* _Input for this task_:
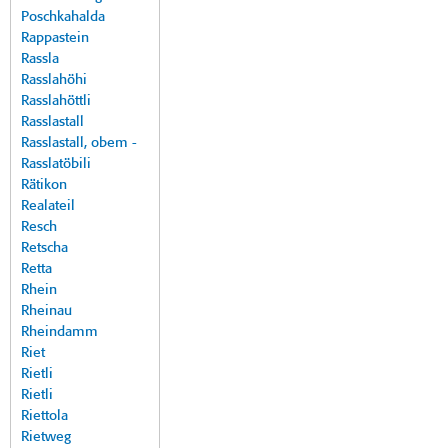
Poschkahalda
Rappastein
Rassla
Rasslahöhi
Rasslahöttli
Rasslastall
Rasslastall, obem -
Rasslatöbili
Rätikon
Realateil
Resch
Retscha
Retta
Rhein
Rheinau
Rheindamm
Riet
Rietli
Rietli
Riettola
Rietweg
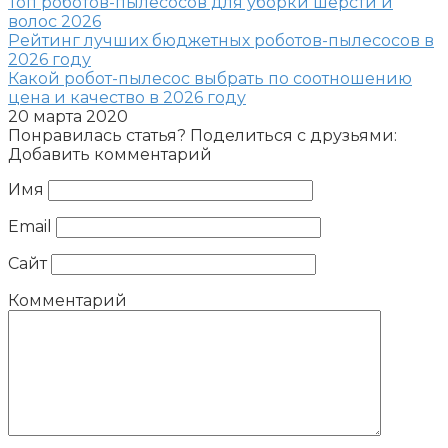
Топ роботов-пылесосов для уборки шерсти и
волос 2026
Рейтинг лучших бюджетных роботов-пылесосов в
2026 году
Какой робот-пылесос выбрать по соотношению
цена и качество в 2026 году
20 марта 2020
Понравилась статья? Поделиться с друзьями:
Добавить комментарий
Имя
Email
Сайт
Комментарий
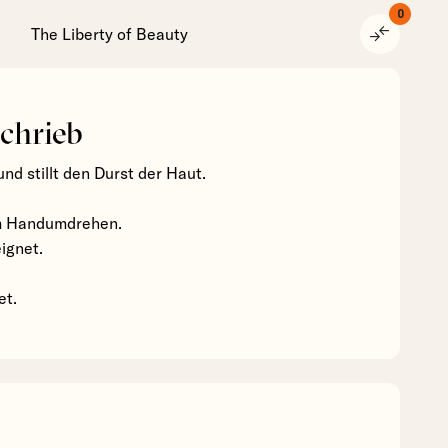
0
compare_arrows
The Liberty of Beauty
chrieb
nd stillt den Durst der Haut.
m Handumdrehen.
ignet.
et.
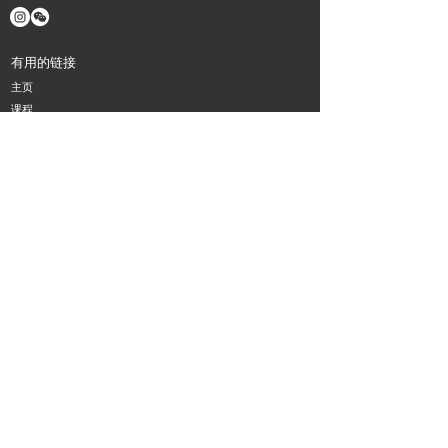
有用的链接
主页
课程
​乐器
活动
消息
职业机会
关于我们
联系我们
Haydn music in Melbourne
通讯
订阅我们的时事通讯，了解所有最新新闻和优惠。
Subscribe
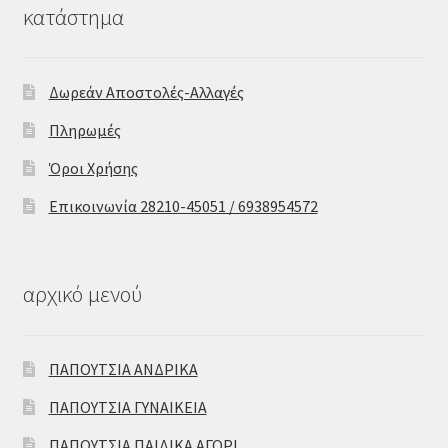
κατάστημα
Δωρεάν Αποστολές-Αλλαγές
Πληρωμές
Όροι Χρήσης
Επικοινωνία 28210-45051 / 6938954572
αρχικό μενού
ΠΑΠΟΥΤΣΙΑ ΑΝΔΡΙΚΑ
ΠΑΠΟΥΤΣΙΑ ΓΥΝΑΙΚΕΙΑ
ΠΑΠΟΥΤΣΙΑ ΠΑΙΔΙΚΑ ΑΓΟΡΙ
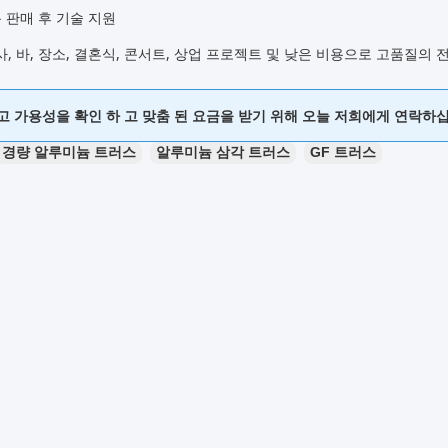
 판매 후 기술 지원
, 바, 장소, 결혼식, 콘서트, 상업 프로젝트 및 낮은 비용으로 고품질의
고 가용성을 확인 하 고 맞춤 된 요금을 받기 위해 오늘 저희에게 연락하
경량 알루미늄 트러스
알루미늄 삼각 트러스
GF 트러스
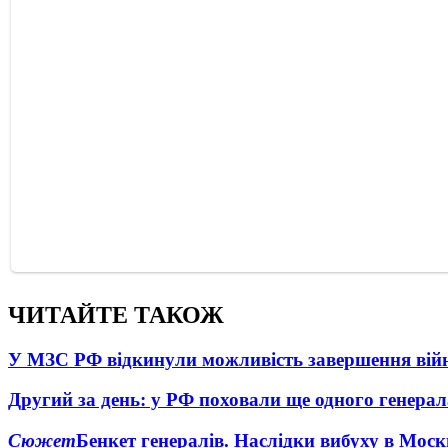
ЧИТАЙТЕ ТАКОЖ
У МЗС РФ відкинули можливість завершення вій
Другий за день: у РФ поховали ще одного генерал
Сюжет
Бенкет генералів. Наслідки вибуху в Моск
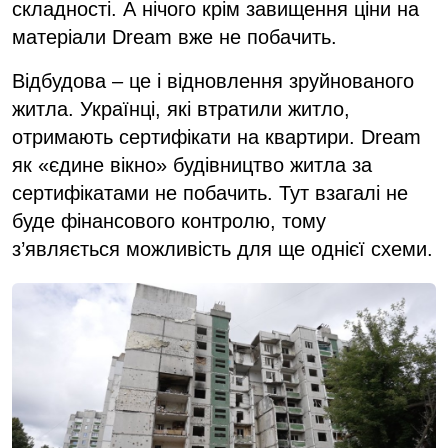
складності. А нічого крім завищення ціни на
матеріали Dream вже не побачить.
Відбудова – це і відновлення зруйнованого
житла. Українці, які втратили житло,
отримають сертифікати на квартири. Dream
як «єдине вікно» будівництво житла за
сертифікатами не побачить. Тут взагалі не
буде фінансового контролю, тому
з’являється можливість для ще однієї схеми.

* _Assigned task_: Reproduce the data in full. Do not carry over any picture.

* _Response to this exercise_:
Poschkahalda
Rappastein
Rassla
Rasslahöhi
Rasslahöttli
Rasslastall
Rasslastall, obem -
Rasslatöbili
Rätikon
Realateil
Resch
Retscha
Retta
Rhein
Rheinau
Rheindamm
Riet
Rietli
Rietli
Riettola
Rietweg
Топ роботов-пылесосов для уборки шерсти и
волос 2026
Рейтинг лучших бюджетных роботов-пылесосов в
2026 году
Какой робот-пылесос выбрать по соотношению
цена и качество в 2026 году
20 марта 2020
Понравилась статья? Поделиться с друзьями:
Добавить комментарий
Имя
Email
Сайт
Комментарий
0
compare_arrows
The Liberty of Beauty
chrieb
nd stillt den Durst der Haut.
m Handumdrehen.
ignet.
et.
有用的链接
主页
课程
​乐器
活动
消息
职业机会
关于我们
联系我们
Haydn music in Melbourne
通讯
订阅我们的时事通讯，了解所有最新新闻和优惠。
Subscribe
κατάστημα
Δωρεάν Αποστολές-Αλλαγές
Πληρωμές
Όροι Χρήσης
Επικοινωνία 28210-45051 / 6938954572
αρχικό μενού
ΠΑΠΟΥΤΣΙΑ ΑΝΔΡΙΚΑ
ΠΑΠΟΥΤΣΙΑ ΓΥΝΑΙΚΕΙΑ
ΠΑΠΟΥΤΣΙΑ ΠΑΙΔΙΚΑ ΑΓΟΡΙ
 판매 후 기술 지원
, 바, 장소, 결혼식, 콘서트, 상업 프로젝트 및 낮은 비용으로 고품질의
고 가용성을 확인 하 고 맞춤 된 요금을 받기 위해 오늘 저희에게 연락하
경량 알루미늄 트러스
알루미늄 삼각 트러스
GF 트러스
ЧИТАЙТЕ ТАКОЖ
У МЗС РФ відкинули можливість завершення вій
Другий за день: у РФ поховали ще одного генерал
Сюжет
Бенкет генералів. Наслідки вибуху в Моск
складності. А нічого крім завищення ціни на
матеріали Dream вже не побачить.
Відбудова – це і відновлення зруйнованого
житла. Українці, які втратили житло,
отримають сертифікати на квартири. Dream
як «єдине вікно» будівництво житла за
сертифікатами не побачить. Тут взагалі не
буде фінансового контролю, тому
з’являється можливість для ще однієї схеми.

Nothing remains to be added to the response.